Twittering moms take down Motrin...and McNeil acts responsibly

I really wanted to like the online Motrin ads that caused so much fury among mothers last week. Living in Park Slope, I have seen many pretty innocuous matters get blown out of proportion. So I went to YouTube to watch the ad. And you know what? The moms were right. The ad is dopey.For those who haven't seen it, here's a synopsis. The ad focuses on moms who carry their babies in slings, Bjorns, carriers. The ad's theory is that women who transport their children this way tend have more aches and pains. To begin with, the concept is flawed because if the carrier fits well, then you won't have such problems.

The ad starts off in a smarmy way poking fun at the whole mommy transport system with "Wearing your baby seems to be in fashion," and goes downhill from there. Here are my favorite lines:

  • "They say babies carried close to the bod tend to cry less than others. But what about me? Do moms that wear babies cry more?" [BE note: Believe me, I cried a lot in the early days but it wasn't because of my Baby Bjorn."]
  • "Plus it totally makes me look like an official mom." [BE note: What's up with the Valley speak?]
  • "So if I look tired and crazy you'll understand why." [BE note: crazy? OK now.]

twitterThere are many things wrong with the ad but they've been covered admirably on Twitter and blogs. In fact it was because a number of women on Twitter balked at the ad that its offensiveness was brought to McNeil's [maker of Motrin] attention.

But there is more to it. McNeil has not gotten much positive press about acting responsibly once the Twittering and blogging started. So I'm giving them some. They took down the ad, apologized via JNJ BTW (J&J's corporate blog), and basically did the right thing by owning up to their error. How many times does that ever happen in real life?

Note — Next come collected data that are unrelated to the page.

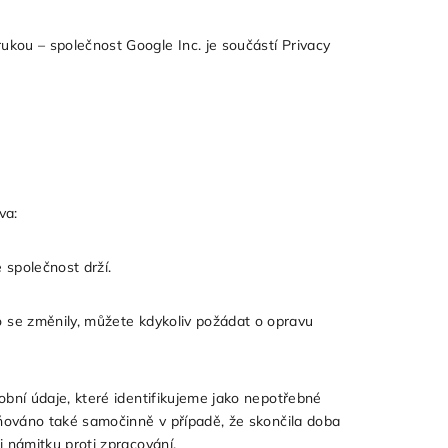
kou – společnost Google Inc. je součástí Privacy
va:
 společnost drží.
se změnily, můžete kdykoliv požádat o opravu
bní údaje, které identifikujeme jako nepotřebné
tňováno také samočinně v případě, že skončila doba
 námitku proti zpracování.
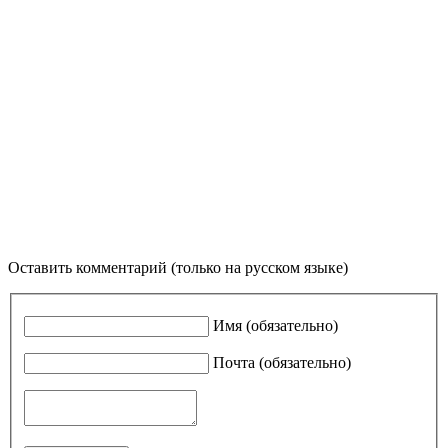
Оставить комментарий (только на русском языке)
Имя (обязательно)
Почта (обязательно)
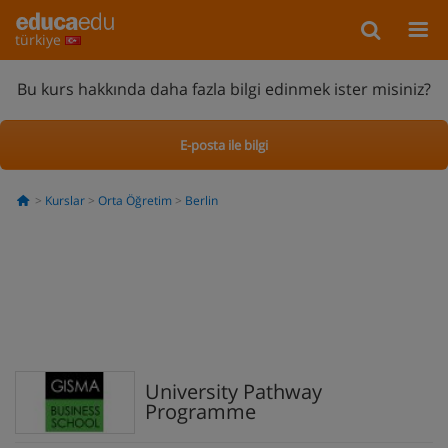
türkiye
Bu kurs hakkında daha fazla bilgi edinmek ister misiniz?
E-posta ile bilgi
Kurslar
Orta Öğretim
Berlin
University Pathway
Programme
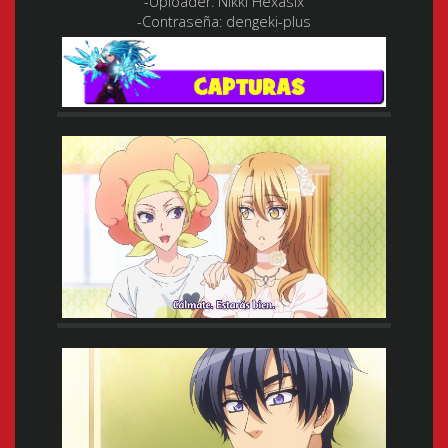
-Uploader:
Nikki Hexasix
-Contraseña:
dengeki-plus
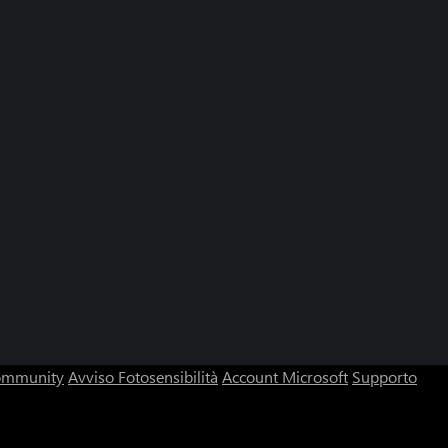
community
Avviso Fotosensibilità
Account Microsoft
Supporto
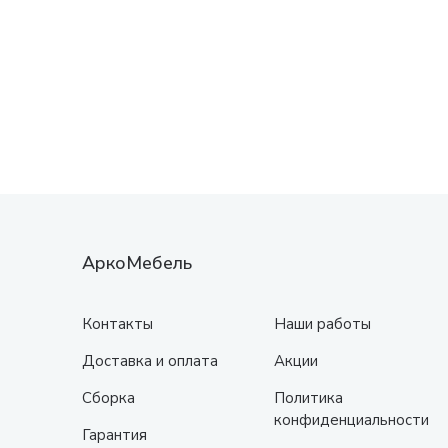
АркоМебель
Контакты
Наши работы
Доставка и оплата
Акции
Сборка
Политика
конфиденциальности
Гарантия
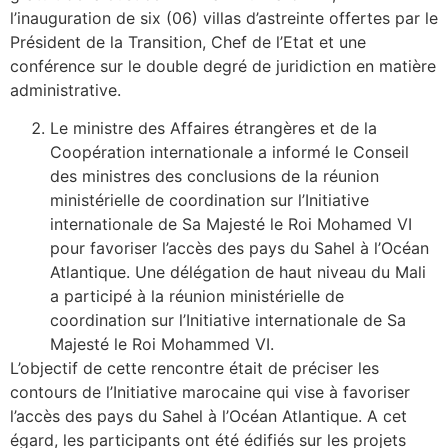
l’inauguration de six (06) villas d’astreinte offertes par le
Président de la Transition, Chef de l’Etat et une
conférence sur le double degré de juridiction en matière
administrative.
Le ministre des Affaires étrangères et de la
Coopération internationale a informé le Conseil
des ministres des conclusions de la réunion
ministérielle de coordination sur l’Initiative
internationale de Sa Majesté le Roi Mohamed VI
pour favoriser l’accès des pays du Sahel à l’Océan
Atlantique. Une délégation de haut niveau du Mali
a participé à la réunion ministérielle de
coordination sur l’Initiative internationale de Sa
Majesté le Roi Mohammed VI.
L’objectif de cette rencontre était de préciser les
contours de l’Initiative marocaine qui vise à favoriser
l’accès des pays du Sahel à l’Océan Atlantique. A cet
égard, les participants ont été édifiés sur les projets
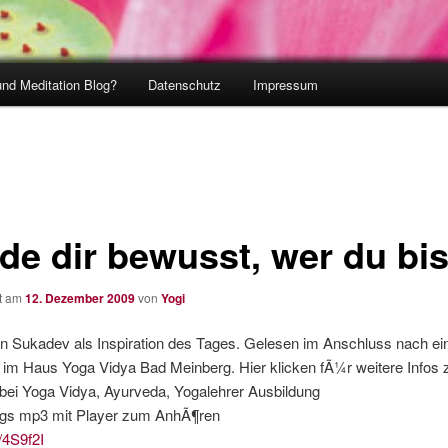
und Meditation Blog?
Datenschutz
Impressum
de dir bewusst, wer du bis
ht am
12. Dezember 2009
von
Yogi
n Sukadev als Inspiration des Tages. Gelesen im Anschluss nach ei
 im Haus Yoga Vidya Bad Meinberg. Hier klicken fÃ¼r weitere Infos 
bei Yoga Vidya, Ayurveda, Yogalehrer Ausbildung
rags mp3 mit Player zum AnhÃ¶ren
y/4S9f2I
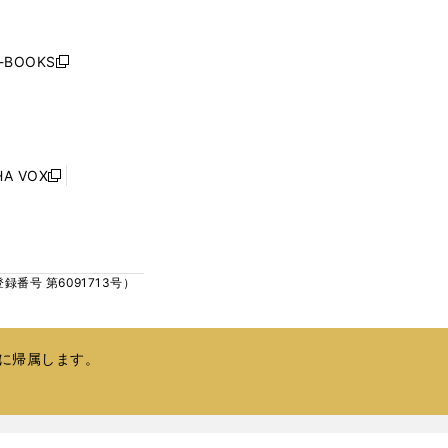
く
く
し
い
ウ
j-BOOKS
新
ィ
し
ン
い
ド
ウ
ウ
ィ
で
ン
HA VOX
開
新
ド
く
し
ウ
い
で
ウ
開
ィ
く
号 第6091713号）
ン
ド
ウ
で
に帰属します。
開
く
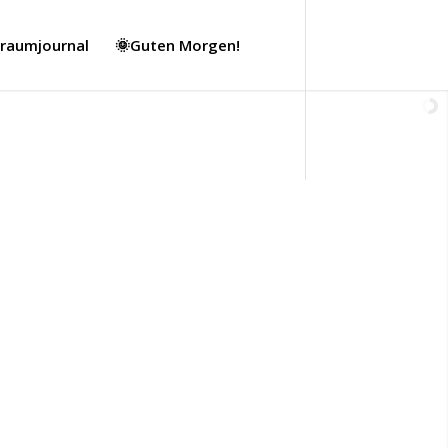
Traumjournal
🌞Guten Morgen!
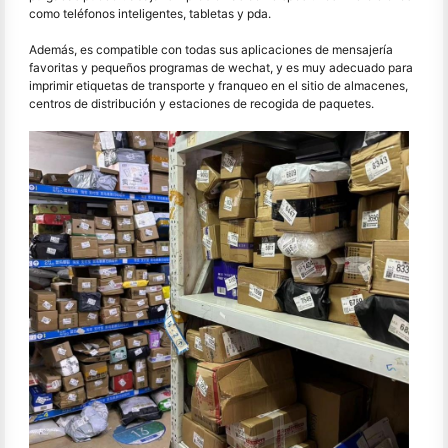
como teléfonos inteligentes, tabletas y pda.
Además, es compatible con todas sus aplicaciones de mensajería
favoritas y pequeños programas de wechat, y es muy adecuado para
imprimir etiquetas de transporte y franqueo en el sitio de almacenes,
centros de distribución y estaciones de recogida de paquetes.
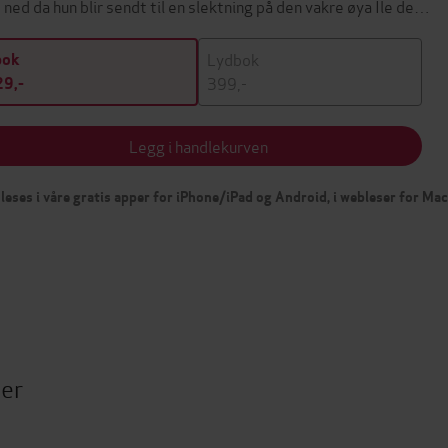
 ned da hun blir sendt til en slektning på den vakre øya Île de…
Lydbok
bok
399,-
9,-
Legg i handlekurven
leses i våre gratis apper for iPhone/iPad og Android, i webleser for Ma
ter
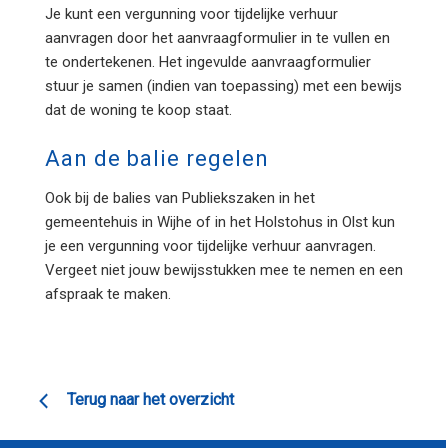
Je kunt een vergunning voor tijdelijke verhuur
aanvragen door het aanvraagformulier in te vullen en
te ondertekenen. Het ingevulde aanvraagformulier
stuur je samen (indien van toepassing) met een bewijs
dat de woning te koop staat.
Aan de balie regelen
Ook bij de balies van Publiekszaken in het
gemeentehuis in Wijhe of in het Holstohus in Olst kun
je een vergunning voor tijdelijke verhuur aanvragen.
Vergeet niet jouw bewijsstukken mee te nemen en een
afspraak te maken.
Terug naar het overzicht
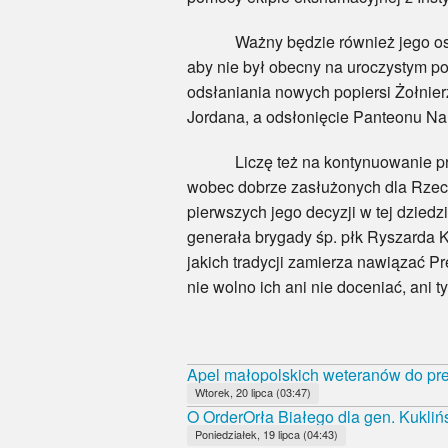
Ważny będzie również jego osobist
aby nie był obecny na uroczystym p
odsłaniania nowych popiersi Żołnie
Jordana, a odsłonięcie Panteonu N
Liczę też na kontynuowanie przeze
wobec dobrze zasłużonych dla Rzecz
pierwszych jego decyzji w tej dzied
generała brygady śp. płk Ryszarda 
jakich tradycji zamierza nawiązać Pr
nie wolno ich ani nie doceniać, ani 
Apel małopolskich weteranów do pr
Wtorek, 20 lipca (03:47)
O OrderOrła Białego dla gen. Kukliń
Poniedziałek, 19 lipca (04:43)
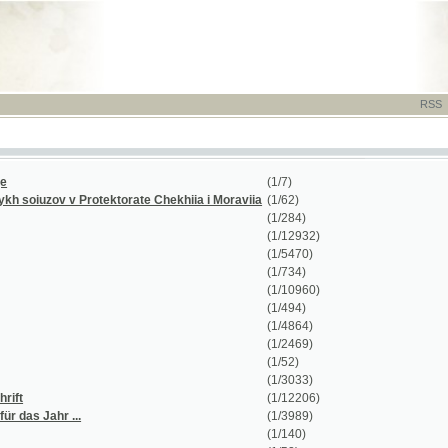
RSS
-
TISK
-
NÁP
(1/7)
zov v Protektorate Chekhiia i Moraviia
(1/62)
(1/284)
(1/12932)
(1/5470)
(1/734)
(1/10960)
(1/494)
(1/4864)
(1/2469)
(1/52)
(1/3033)
(1/12206)
ahr ...
(1/3989)
(1/140)
(1/52)
(1/30358)
(1/29)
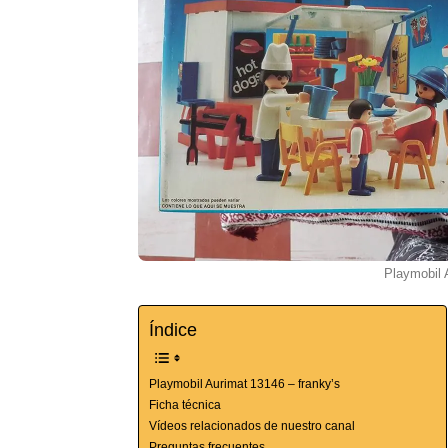
Playmobil 
Índice
Playmobil Aurimat 13146 – franky’s
Ficha técnica
Vídeos relacionados de nuestro canal
Preguntas frecuentes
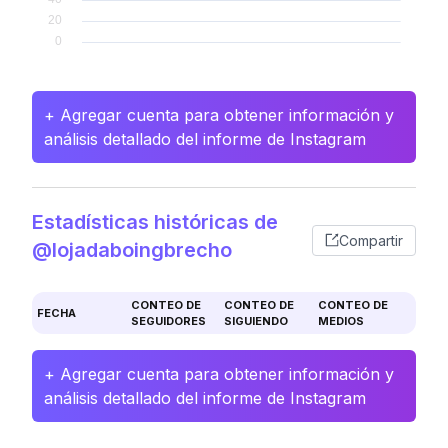
+ Agregar cuenta para obtener información y
análisis detallado del informe de Instagram
Estadísticas históricas de
Compartir
@lojadaboingbrecho
CONTEO DE
CONTEO DE
CONTEO DE
FECHA
SEGUIDORES
SIGUIENDO
MEDIOS
+ Agregar cuenta para obtener información y
análisis detallado del informe de Instagram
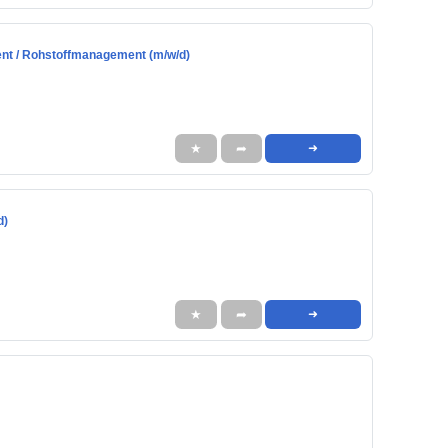
nt / Rohstoffmanagement (m/w/d)
★
➦
➜
d)
★
➦
➜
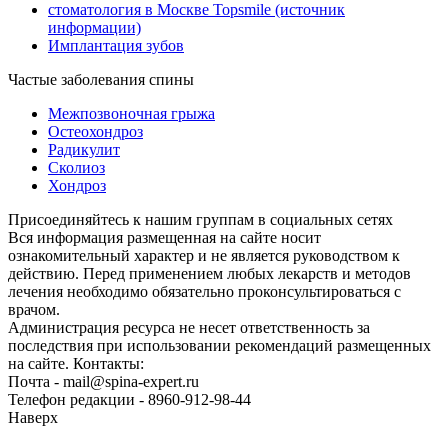
стоматология в Москве Topsmile (источник
информации)
Имплантация зубов
Частые заболевания спины
Межпозвоночная грыжа
Остеохондроз
Радикулит
Сколиоз
Хондроз
Присоединяйтесь к нашим группам в социальных сетях
Вся информация размещенная на сайте носит
ознакомительный характер и не является руководством к
действию. Перед применением любых лекарств и методов
лечения необходимо обязательно проконсультироваться с
врачом.
Администрация ресурса не несет ответственность за
последствия при использовании рекомендаций размещенных
на сайте. Контакты:
Почта - mail@spina-expert.ru
Телефон редакции - 8960-912-98-44
Наверх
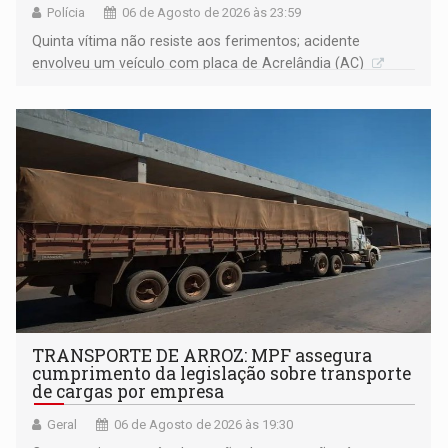
Polícia
06 de Agosto de 2026 às 23:59
Quinta vítima não resiste aos ferimentos; acidente
envolveu um veículo com placa de Acrelândia (AC)
TRANSPORTE DE ARROZ: MPF assegura
cumprimento da legislação sobre transporte
de cargas por empresa
Geral
06 de Agosto de 2026 às 19:30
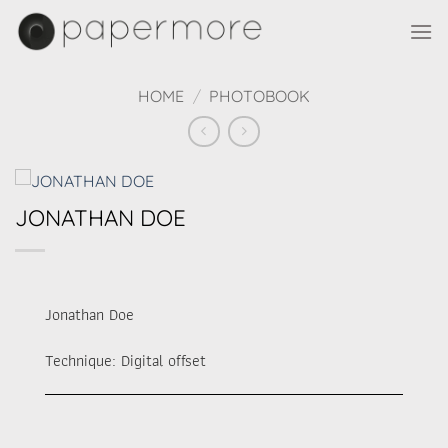
Skip
to
content
HOME
/
PHOTOBOOK
JONATHAN DOE
Jonathan Doe
Technique: Digital offset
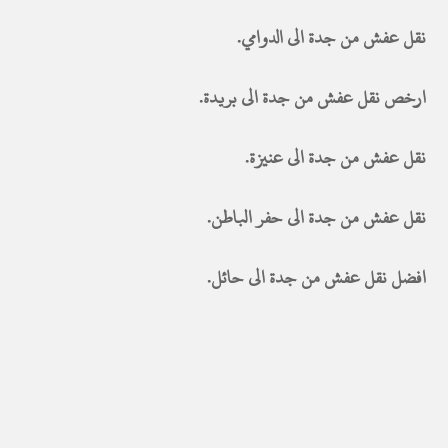
نقل عفش من جدة الى الدوامي.
ارخص نقل عفش من جدة الى بريدة.
نقل عفش من جدة الى عنيزة.
نقل عفش من جدة الى حفر الباطن.
افضل نقل عفش من جدة الى حائل.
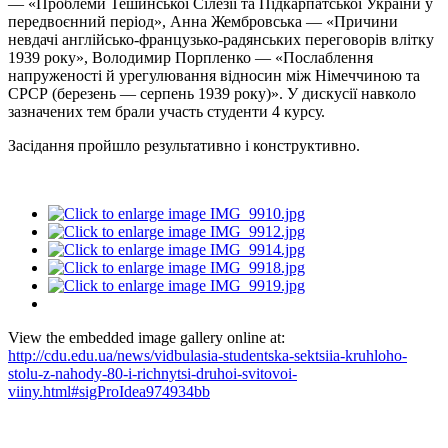
— «Проблеми Тешинської Сілезії та Підкарпатської України у
передвоєнний період», Анна Жембровська — «Причини
невдачі англійсько-французько-радянських переговорів влітку
1939 року», Володимир Порпленко — «Послаблення
напруженості й урегулювання відносин між Німеччиною та
СРСР (березень — серпень 1939 року)». У дискусії навколо
зазначених тем брали участь студенти 4 курсу.
Засідання пройшло результативно і конструктивно.
View the embedded image gallery online at:
http://cdu.edu.ua/news/vidbulasia-studentska-sektsiia-kruhloho-
stolu-z-nahody-80-i-richnytsi-druhoi-svitovoi-
viiny.html#sigProIdea974934bb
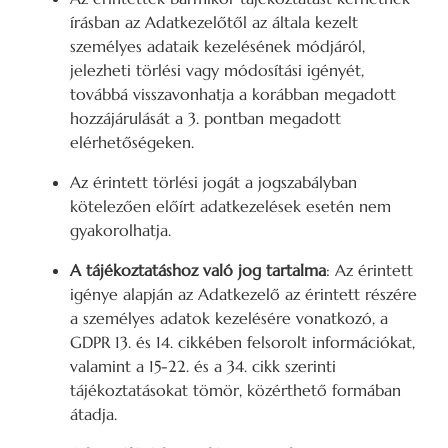
írásban az Adatkezelőtől az általa kezelt
személyes adataik kezelésének módjáról,
jelezheti törlési vagy módosítási igényét,
továbbá visszavonhatja a korábban megadott
hozzájárulását a 3. pontban megadott
elérhetőségeken.
Az érintett törlési jogát a jogszabályban
kötelezően előírt adatkezelések esetén nem
gyakorolhatja.
A tájékoztatáshoz való jog tartalma
: Az érintett
igénye alapján az Adatkezelő az érintett részére
a személyes adatok kezelésére vonatkozó, a
GDPR 13. és 14. cikkében felsorolt információkat,
valamint a 15-22. és a 34. cikk szerinti
tájékoztatásokat tömör, közérthető formában
átadja.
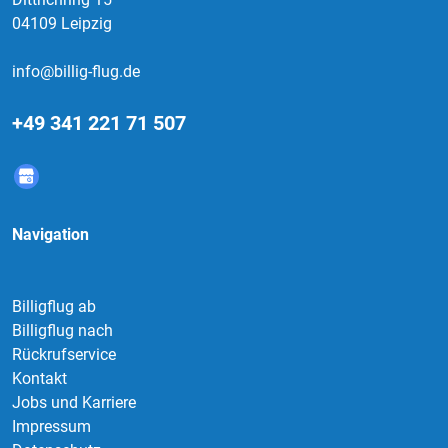
04109 Leipzig
info@billig-flug.de
+49 341 221 71 507
Navigation
Billigflug ab
Billigflug nach
Rückrufservice
Kontakt
Jobs und Karriere
Impressum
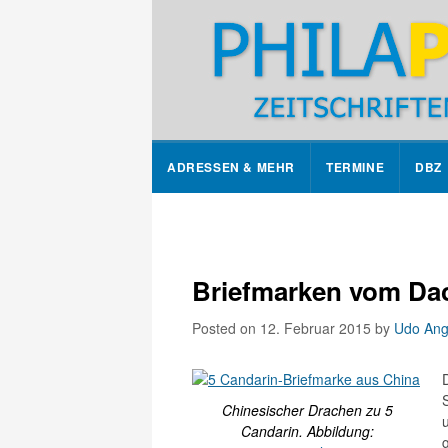
ADRESSEN & MEHR
TERMINE
DBZ
Briefmarken vom Dac
Posted on 12. Februar 2015
by
Udo Ang
Chinesischer Drachen zu 5
Candarin. Abbildung:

I encourage you to read Kathy Widmer's post on JNJ BTW. Kathy is VP marketing for McNeil Consumer Healthcare. Here is one excerpt:

jnjbtw"On behalf of McNeil, I’m sorry if you found this advertisement insulting. We are are in the process of removing it from our website. Unfortunately, it will take longer for us to remove this advertisement from magazines as several are currently on newsstands and in distribution.

One bright spot is that we have learned through this process - in particular, the importance of paying close attention to the conversations that are taking place online. It has also brought home the importance of taking a broader look at what we say and how it may be interpreted."

So power to the people, power to social media and power to doing the right thing!